39. Tamu (2)

1K 66 0
                                    

Karena sudah jauh-jauh pulang kerumah orang tuanya di desa. Keysa pun memilih menginap sampai acara perayaan besok. Acaranya tidak akan semeriah pesta pada umumnya, hanya diadakan makan besar bersama dengan warga sekitar dan ada beberapa kegiatan kecil lainnya.

Biasanya di tengah acara makan besar, para ibu-ibu di desa itu akan berkumpul berbagi cerita tentang anak mereka masing-masing. Paling dominan masalah percintaan. Ny. Dina paling menghindari pembicaraan itu karena ujung-ujungnya ia akan memaksa putrinya segera menikah.

Sedangkan para bapak-bapak lebih menghabiskan waktu mereka hingga larut untuk bermain catur ataupun dam batu sambil menikmati kopi.

Keysa membawa satu baskom tauge dan duduk di lantai. Ribuan tauge yang harus ia petik ujungnya. Sedari tadi ia tidak tenang menunggu panggilan Nelsen. Kenapa pria itu belum juga menelfonnya. Keysa takut Nelsen malah jadi marah padanya. Keysa mendesis melirik Ny. Dina yang duduk di sampingnya.

"Kalo Nelsen salah paham sama aku pokoknya ini salah Bunda." ucap Keysa kesal.

"Iya-iya salah Bunda." Ny. Dina mengalah saja seraya mengaduk-ngaduk bumbu di wajan.

Keysa kembali melanjutkan kerjaan nya yang menumpuk. Bibirnya menyengir menyorot tauge tak bersalah itu.

"Ni lagi tauge kenapa mesti di petik sih!" cerca nya geram.

"Kerjain yang ikhlas kenapa sih. Ngomel mulu. Nambah kerutan baru tau rasa." balas Ny. Dina tertawa kecil.

"Bun."

Ny. Dina mematikan kompor dan beralih duduk di lantai membantu Keysa memetik tauge.

"Hmm?"

"Bunda bilang apa aja ke Nelsen waktu nelfon?" tanya Keysa pelan.

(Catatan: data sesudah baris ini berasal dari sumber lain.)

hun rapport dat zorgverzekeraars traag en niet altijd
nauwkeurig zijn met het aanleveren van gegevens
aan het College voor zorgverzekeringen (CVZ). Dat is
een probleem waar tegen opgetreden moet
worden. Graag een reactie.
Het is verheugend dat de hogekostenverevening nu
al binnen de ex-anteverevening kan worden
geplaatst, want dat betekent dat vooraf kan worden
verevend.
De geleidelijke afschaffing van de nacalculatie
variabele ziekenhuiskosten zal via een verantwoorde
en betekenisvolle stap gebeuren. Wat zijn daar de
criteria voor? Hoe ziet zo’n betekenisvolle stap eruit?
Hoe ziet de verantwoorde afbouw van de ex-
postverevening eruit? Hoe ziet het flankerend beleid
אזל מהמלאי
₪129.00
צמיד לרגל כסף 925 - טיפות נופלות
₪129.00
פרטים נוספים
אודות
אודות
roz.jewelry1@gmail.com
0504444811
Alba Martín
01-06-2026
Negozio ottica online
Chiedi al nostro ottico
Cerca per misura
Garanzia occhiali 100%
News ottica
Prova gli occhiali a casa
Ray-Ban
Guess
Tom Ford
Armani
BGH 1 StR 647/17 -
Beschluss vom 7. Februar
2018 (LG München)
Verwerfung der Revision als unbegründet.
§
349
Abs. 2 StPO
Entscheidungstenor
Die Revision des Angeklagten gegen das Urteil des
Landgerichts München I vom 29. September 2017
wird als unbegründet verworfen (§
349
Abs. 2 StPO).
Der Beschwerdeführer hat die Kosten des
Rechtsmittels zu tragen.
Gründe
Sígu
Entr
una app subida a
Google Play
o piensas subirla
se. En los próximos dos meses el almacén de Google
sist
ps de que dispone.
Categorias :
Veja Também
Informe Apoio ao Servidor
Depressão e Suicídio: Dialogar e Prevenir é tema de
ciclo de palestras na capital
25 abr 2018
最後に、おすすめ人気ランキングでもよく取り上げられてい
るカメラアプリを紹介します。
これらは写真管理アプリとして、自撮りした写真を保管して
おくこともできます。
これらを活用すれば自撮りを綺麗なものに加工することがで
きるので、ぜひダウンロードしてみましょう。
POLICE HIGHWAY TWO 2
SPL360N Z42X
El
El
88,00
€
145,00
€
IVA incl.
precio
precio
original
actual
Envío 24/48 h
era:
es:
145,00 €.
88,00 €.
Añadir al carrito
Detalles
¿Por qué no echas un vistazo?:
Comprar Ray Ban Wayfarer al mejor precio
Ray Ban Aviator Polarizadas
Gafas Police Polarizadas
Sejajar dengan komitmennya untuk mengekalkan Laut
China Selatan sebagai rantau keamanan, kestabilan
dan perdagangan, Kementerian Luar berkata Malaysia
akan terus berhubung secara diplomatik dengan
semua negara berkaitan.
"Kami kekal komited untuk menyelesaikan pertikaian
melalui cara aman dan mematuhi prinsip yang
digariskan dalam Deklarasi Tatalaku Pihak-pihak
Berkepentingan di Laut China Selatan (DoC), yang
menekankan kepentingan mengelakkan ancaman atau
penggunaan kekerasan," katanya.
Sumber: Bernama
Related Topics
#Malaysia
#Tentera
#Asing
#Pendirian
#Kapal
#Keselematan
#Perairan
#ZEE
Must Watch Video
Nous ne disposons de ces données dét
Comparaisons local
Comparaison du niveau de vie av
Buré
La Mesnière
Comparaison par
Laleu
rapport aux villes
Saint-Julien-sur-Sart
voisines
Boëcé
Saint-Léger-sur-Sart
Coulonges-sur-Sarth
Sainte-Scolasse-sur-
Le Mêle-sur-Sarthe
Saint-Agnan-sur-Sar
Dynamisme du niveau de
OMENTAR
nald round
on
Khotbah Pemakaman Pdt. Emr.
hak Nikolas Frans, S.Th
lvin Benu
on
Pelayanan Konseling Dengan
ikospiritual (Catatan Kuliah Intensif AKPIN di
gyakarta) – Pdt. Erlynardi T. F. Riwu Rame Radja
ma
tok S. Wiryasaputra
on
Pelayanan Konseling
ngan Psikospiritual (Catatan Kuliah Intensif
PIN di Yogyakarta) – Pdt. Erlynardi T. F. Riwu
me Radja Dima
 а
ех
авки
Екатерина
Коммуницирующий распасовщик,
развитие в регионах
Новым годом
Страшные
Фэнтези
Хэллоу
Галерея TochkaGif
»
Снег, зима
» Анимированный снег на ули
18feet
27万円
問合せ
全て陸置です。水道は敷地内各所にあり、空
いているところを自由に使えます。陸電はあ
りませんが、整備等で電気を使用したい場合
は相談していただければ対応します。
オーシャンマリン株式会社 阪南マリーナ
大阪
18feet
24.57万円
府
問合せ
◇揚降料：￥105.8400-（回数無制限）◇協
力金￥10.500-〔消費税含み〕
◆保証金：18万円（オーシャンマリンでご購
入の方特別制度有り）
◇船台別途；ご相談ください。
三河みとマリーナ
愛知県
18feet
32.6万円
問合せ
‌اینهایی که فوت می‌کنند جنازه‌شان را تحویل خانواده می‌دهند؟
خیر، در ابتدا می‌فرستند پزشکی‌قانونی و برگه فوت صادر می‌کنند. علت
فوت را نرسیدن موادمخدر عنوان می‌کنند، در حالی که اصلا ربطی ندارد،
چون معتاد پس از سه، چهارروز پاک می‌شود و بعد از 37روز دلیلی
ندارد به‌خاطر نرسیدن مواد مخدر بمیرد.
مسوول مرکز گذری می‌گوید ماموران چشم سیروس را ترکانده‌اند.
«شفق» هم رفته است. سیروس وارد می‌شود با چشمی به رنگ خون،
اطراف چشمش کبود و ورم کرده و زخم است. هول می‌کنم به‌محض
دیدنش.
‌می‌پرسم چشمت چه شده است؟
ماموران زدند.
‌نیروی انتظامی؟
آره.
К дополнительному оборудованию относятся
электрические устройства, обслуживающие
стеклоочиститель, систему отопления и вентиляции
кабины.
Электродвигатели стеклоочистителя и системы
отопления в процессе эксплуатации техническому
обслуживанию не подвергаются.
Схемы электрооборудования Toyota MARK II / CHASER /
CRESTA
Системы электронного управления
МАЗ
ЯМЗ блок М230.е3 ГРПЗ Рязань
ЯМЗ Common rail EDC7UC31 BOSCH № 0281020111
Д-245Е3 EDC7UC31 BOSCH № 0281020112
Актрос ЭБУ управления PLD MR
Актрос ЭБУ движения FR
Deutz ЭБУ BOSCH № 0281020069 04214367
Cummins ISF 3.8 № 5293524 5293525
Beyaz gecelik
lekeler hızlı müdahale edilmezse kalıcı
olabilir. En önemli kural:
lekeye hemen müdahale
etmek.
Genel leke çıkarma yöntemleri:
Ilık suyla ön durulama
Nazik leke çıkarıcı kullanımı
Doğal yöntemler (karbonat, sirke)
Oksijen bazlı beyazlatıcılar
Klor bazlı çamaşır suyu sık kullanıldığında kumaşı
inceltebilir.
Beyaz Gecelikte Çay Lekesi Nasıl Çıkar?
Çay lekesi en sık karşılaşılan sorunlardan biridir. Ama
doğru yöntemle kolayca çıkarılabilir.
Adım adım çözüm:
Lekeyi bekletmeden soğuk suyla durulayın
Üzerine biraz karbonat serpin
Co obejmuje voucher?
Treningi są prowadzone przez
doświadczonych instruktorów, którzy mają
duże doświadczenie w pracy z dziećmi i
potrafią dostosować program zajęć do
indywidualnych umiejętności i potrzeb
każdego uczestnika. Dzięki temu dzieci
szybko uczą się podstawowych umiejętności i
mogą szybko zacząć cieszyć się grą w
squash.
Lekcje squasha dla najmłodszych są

Senyum Ny. Dina melebar. Seketika tercium bau-bau kejahilan yang kuat.

"Kenapa? Kamu takut Bunda ngomong yang macam-macam ke Nelsen? Tenang aja, Bunda ahli kok soal menarik hati." tangan Ny. Dina melambai-lambai di depan Keysa.

"Terus Nelsen ada bilang apa, Bun?"

"Bunda suruh dia manggil Bunda aja jangan Ibu ataupun Tante." celetuk Ny. Dina yang langsung tertawa puas.

Keysa termenung menatap nanar wajah gembira Ny. Dina yang sangat lebar menertawainya. Asap mulai mengepul keluar dari ubun-ubunnya. Kepalanya terasa panas dan bahkan akan meledak.

"Bunda!!" teriak Keysa kencang.

Mendengar teriakan histeris Keysa dari dapur. Tuan Herman pun segera berlari meninggalkan restoran dan memeriksa keadaan di TKP.

"Ada apa? Ada apa, Bun? Mana apinya?" Tuan Herman panik.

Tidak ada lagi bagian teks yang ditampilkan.